Enjoy hiking, wildlife viewing, canoeing, hunting, fishing, cross country skiing, biking, berry or mushroom picking, or just enjoying the great outdoors? Than this week’s post is for you! About 80 miles east of campus lies the Seney National Wildlife Refuge, 95,455 acres of forest, field, and marsh full of outdoor opportunities. Created in 1935 by the federal government, the land that became the refuge was heartily logged for pines, hardwoods, and swamp conifer species. After logging, fires were lit to clear away debris and open up the land to prospective surveyors. Capitalizing on the work already done, a land development company dug some 7,000 drainage ditches and proceeded to sell the newly drained land parcels claiming prodigious agricultural productivity. The parcels were bought and soon abandoned by the farmers, and the land went back to the state.

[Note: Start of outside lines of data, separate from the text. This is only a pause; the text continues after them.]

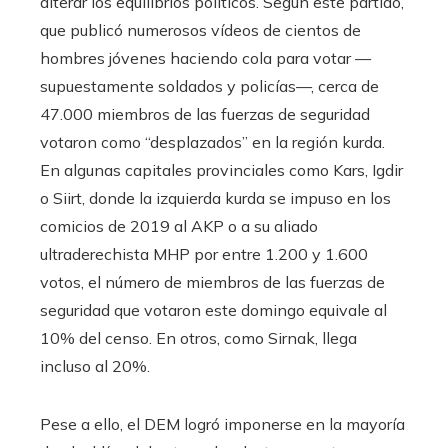
alterar los equilibrios políticos. Según este partido,
que publicó numerosos vídeos de cientos de
hombres jóvenes haciendo cola para votar —
supuestamente soldados y policías—, cerca de
47.000 miembros de las fuerzas de seguridad
votaron como “desplazados” en la región kurda.
En algunas capitales provinciales como Kars, Igdir
o Siirt, donde la izquierda kurda se impuso en los
comicios de 2019 al AKP o a su aliado
ultraderechista MHP por entre 1.200 y 1.600
votos, el número de miembros de las fuerzas de
seguridad que votaron este domingo equivale al
10% del censo. En otros, como Sirnak, llega
incluso al 20%.
Pese a ello, el DEM logró imponerse en la mayoría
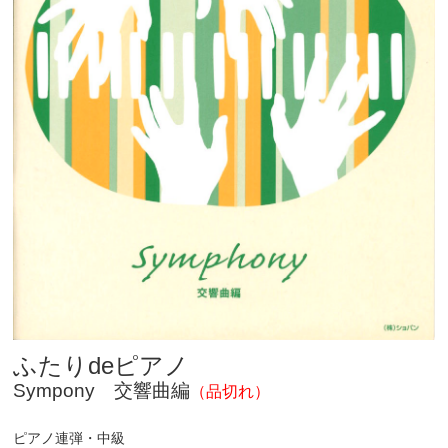
ふたりdeピアノ
Sympony 交響曲編
（品切れ）
ピアノ連弾・中級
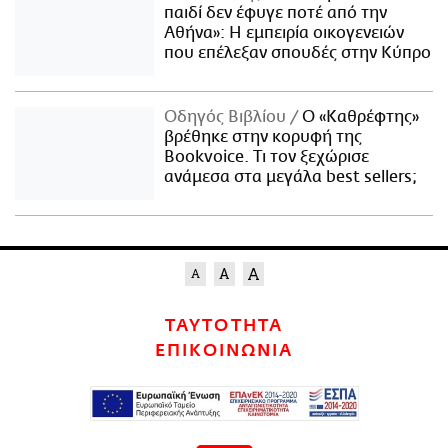
παιδί δεν έφυγε ποτέ από την
Αθήνα»: Η εμπειρία οικογενειών
που επέλεξαν σπουδές στην Κύπρο
Οδηγός Βιβλίου
Ο «Καθρέφτης»
βρέθηκε στην κορυφή της
Bookvoice. Τι τον ξεχώρισε
ανάμεσα στα μεγάλα best sellers;
ΤΑΥΤΟΤΗΤΑ
ΕΠΙΚΟΙΝΩΝΙΑ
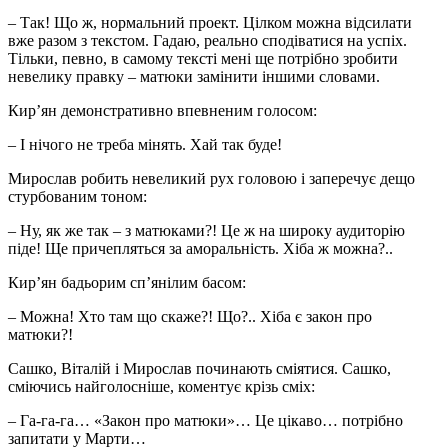
– Так! Що ж, нормальний проект. Цілком можна відсилати
вже разом з текстом. Гадаю, реально сподіватися на успіх.
Тільки, певно, в самому тексті мені ще потрібно зробити
невелику правку – матюки замінити іншими словами.
Кир’ян демонстративно впевненим голосом:
– І нічого не треба мінять. Хай так буде!
Мирослав робить невеликий рух головою і заперечує дещо
стурбованим тоном:
– Ну, як же так – з матюками?! Це ж на широку аудиторію
піде! Ще причепляться за аморальність. Хіба ж можна?..
Кир’ян бадьорим сп’янілим басом:
– Можна! Хто там що скаже?! Що?.. Хіба є закон про
матюки?!
Сашко, Віталій і Мирослав починають сміятися. Сашко,
сміючись найголосніше, коментує крізь сміх:
– Га-га-га… «Закон про матюки»… Це цікаво… потрібно
запитати у Марти…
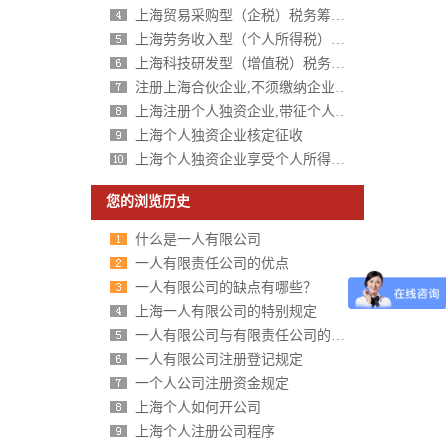
上海贸易采购型（企税）税务筹划方案
上海劳务收入型（个人所得税）税务筹划方案
上海科技研发型（增值税）税务筹划方案
注册上海合伙企业,不须缴纳企业所得税,个人所得税核定征收
上海注册个人独资企业,带征个人所得税,财政税收返还扶持40%-50%
上海个人独资企业核定征收
上海个人独资企业享受个人所得税核定征收
您的浏览历史
什么是一人有限公司
一人有限责任公司的优点
一人有限公司的缺点有哪些？
上海一人有限公司的特别规定
一人有限公司与有限责任公司的区别分析
一人有限公司注册登记规定
一个人公司注册资金规定
上海个人如何开公司
上海个人注册公司程序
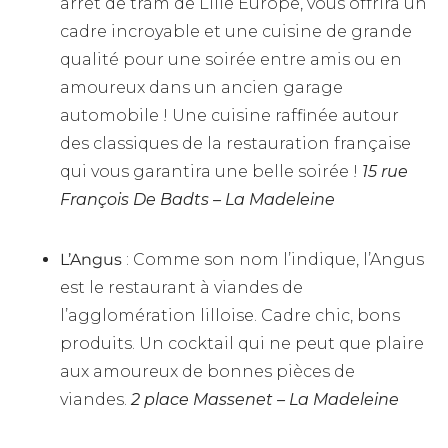
arrêt de tram de Lille Europe, vous offrira un
cadre incroyable et une cuisine de grande
qualité pour une soirée entre amis ou en
amoureux dans un ancien garage
automobile ! Une cuisine raffinée autour
des classiques de la restauration française
qui vous garantira une belle soirée !
15 rue
François De Badts – La Madeleine
L’Angus
: Comme son nom l’indique, l’Angus
est le restaurant à viandes de
l’agglomération lilloise. Cadre chic, bons
produits. Un cocktail qui ne peut que plaire
aux amoureux de bonnes pièces de
viandes.
2 place Massenet – La Madeleine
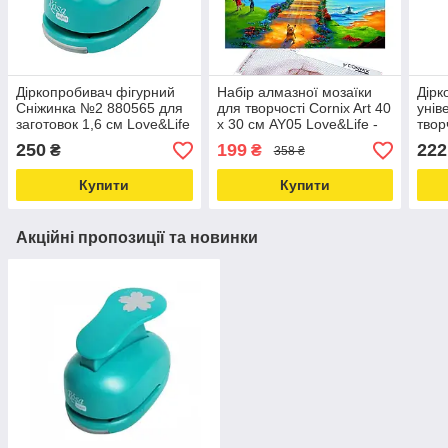
Діркопробивач фігурний
Набір алмазної мозаїки
Дірк
Сніжинка №2 880565 для
для творчості Cornix Art 40
унів
заготовок 1,6 см Love&Life
x 30 см AY05 Love&Life -
твор
-online-multimarket-
online-multimarket-
Love
250
199
222
₴
₴
358 ₴
mult
Купити
Купити
Акційні пропозиції та новинки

Manuscript collection MSS-108 is just one of many collections highlighting nature in the Upper Peninsula. The Seney National Wildlife Refuge collection consists of annual narrative reports, Harvey C. Saunders’ memoirs, and photographs which span from 1938 to 1982. Saunders (1878-1967) was primarily a logger, and worked along the Manistique and Indian Rivers in Michigan. He wrote multiple manuscripts about the process of logging, logging camps, and log drives (Box 2, Location: 11-04-08). The annual narrative reports describe, among other things, weather and climate conditions, resource management, fire control, species inventories and conditions, land use planning, pesticide studies, water management practices, and habitat management. Also included are field notes, photographs, and personal accounts of early Seney conditions at the turn of the century by Saunders, including histories of Germfask and Grand Marais.

To see more photographs like the ones below (all from Box 3, Location: 35-03-06), stop by the NMU Archives in LRC 126 and check out the collection for yourself!


Workers inspect a sign scheduled for replacement, noting it may have historical value.


A staff member instructs a member of a local Boy Scout troop on the proper technique to plant spruce. Pictured is one of more than 5,000 seedlings planted in the ‘70’s on the refuge.


Geese cross the road at their designated site through the park.


An example of a group about to go fishing at one of the lakes within the park.


Park guests look at a bear caught in a bear trap that had been causing trouble for refuge guests.


A bulldozer clears a bumpy area into a smoother one, with the new frame for the welcome sign in the background on the left and the old one on the right.